Already pummeled by recession, airlines now must deal with concerns about flu

Airplanes themselves are safe, experts say, but flights to Mexico have been cut. Drug cartel violence is an issue too.

Airlines are slashing flights and fares to Mexico as swine flu depresses demand for travel to the land of Mayans and Mariachis.

At the same time, President Barack Obama used his weekly radio address Saturday to explain the extraordinary level of precautions the nation is taking for a flu that, thus far, appears in the United States to be no more dangerous than the annual variety.

"This is a new strain of the flu virus, and because we haven't developed an immunity to it, it has more potential to cause us harm," he said. "I would sooner take action now than hesitate and face graver consequences later."

The president said that's why he's asking schools with confirmed cases to close for as long as 14 days and for businesses to allow employees who may be exhibiting symptoms to take as many days off as needed.

"We have asked every American to take the same steps you would take to prevent any other flu: Keep your hands washed; cover your mouth when you cough; stay home from work if you're sick; and keep your children home from school if they're sick," he said.

But there was one thing the President did not do: mention Vice President Joe Biden's gaffe Thursday when he recommended against air travel.

That infuriated the airlines because it contradicted the advice of the Centers for Disease Control and Prevention, which simply suggested Americans avoid "unnecessary travel" to Mexico. The CDC said nothing about regular air travel, which is generally regarded as safe because of sophisticated air filtration systems in modern planes.

But another reason for the airlines' outrage is their current fragile financial state. They can't afford to lose any more revenue, particularly based on unfounded fears.

"We're coming off of the highest fuel prices in history, the collapse of the financial market, and an economy that's in a recession," says David Castelveter, a spokesman for the Air Transport Association which represents the nation's major carriers. "That's why we were so outspoken about what the vice president said: He was just factually incorrect."

Airlines first started cutting capacity (which is the number of flights offered) last summer in response to the record high fuel prices and the economic recession. When fuel prices finally dropped in the fall, there was some hope that 2009 might be a profitable year for some major network carriers most of which have been losing billions of dollars annually almost nonstop since 9/11.

But then the economy just kept getting worse. And now there's the potential for a flu pandemic to knock the airlines economically yet again.

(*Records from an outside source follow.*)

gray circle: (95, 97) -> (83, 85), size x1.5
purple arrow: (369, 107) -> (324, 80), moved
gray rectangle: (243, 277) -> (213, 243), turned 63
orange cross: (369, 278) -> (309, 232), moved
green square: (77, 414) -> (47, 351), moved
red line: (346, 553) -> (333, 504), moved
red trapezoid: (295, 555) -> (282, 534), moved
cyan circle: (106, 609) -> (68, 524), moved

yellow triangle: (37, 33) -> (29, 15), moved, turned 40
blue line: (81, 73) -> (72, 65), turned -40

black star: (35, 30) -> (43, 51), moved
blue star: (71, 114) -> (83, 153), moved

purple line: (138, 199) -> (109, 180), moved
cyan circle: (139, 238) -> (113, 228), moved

But just as the president and others are trying to calm fears with information, so too are some airline analysts hoping to put the impact of the potential pandemic into an economic context for the airlines. Many note it may not be as dire as it may first appear.

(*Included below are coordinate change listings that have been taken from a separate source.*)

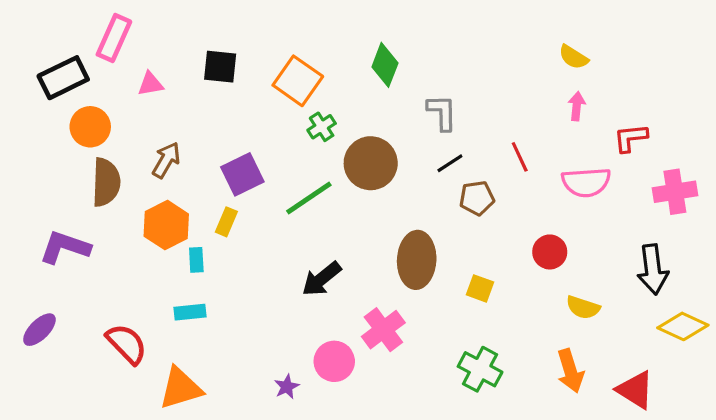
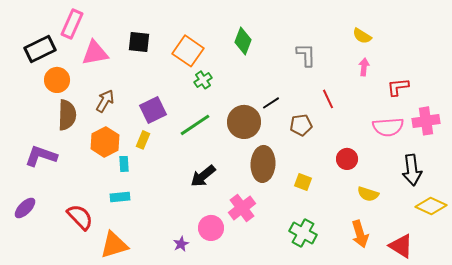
pink triangle: (150, 84) -> (95, 53), size x1.6
gray L-shape: (442, 113) -> (306, 55), moved
brown circle: (371, 163) -> (244, 122), moved
black line: (450, 163) -> (271, 103), moved
pink semicircle: (586, 182) -> (388, 127), moved

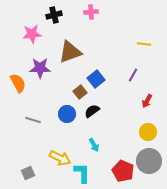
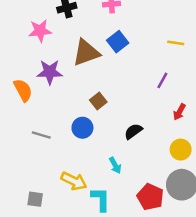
blue square: (96, 79) -> (118, 42), moved
black semicircle: (92, 111) -> (133, 131), moved
gray square: (28, 173) -> (35, 199), turned 32

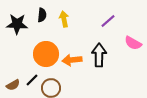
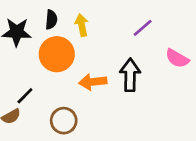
orange circle: (46, 54) -> (57, 54), moved
black line: (32, 80) -> (25, 96), moved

"It will hurt them some in the short term, but I'm not sure about the long-run or how much damage it will do," says Richard Gritta, a transportation economist at the University of Portland in Oregon. "We have to see how this plays out."

Collectively, flights to Mexico make up only about one percent of the airlines' business, according to the ATA's Mr. Castelveter. "So it's not the lion's share of their business, it won't have the same sort of effect you saw with the outbreak of [SARS] when the entire Pacific rim was affected," he says.

For almost two months in 2003, many Asian airlines flew planes that were nearly empty, and domestic carriers that provided service to East Asia, like Northwest, also lost millions of dollars on those routes.

But the situation with Mexico today is different.

Travel to south of the border was already declining this year because of drug-related violence there. And several airlines, which learned the importance of cutting capacity quickly during the 2003 SARS outbreak, were quick to announce reductions this week.

Continental Airlines, which has the most weekly flights at an estimated 450 flights to 29 cities in Mexico, announced it was cutting service by more than 40 percent. United Airlines and US Airways are also reducing their Mexican flights.

"Mexico traffic was already in decline, you had the fear of going down to Cancun and getting shot by a drug cartel, so this is just more of an incremental decline," says Michael Boyd, president of The Boyd Group, an aviation consulting business in Evergreen, Colorado. "So it's really Mexico that's been hurt more than the airlines at this point."

China on Saturday suspended all flights from Mexico to Shanghai after a tourist from Mexico tested positive for swine flu, the state-run Xinhua News Agency reported.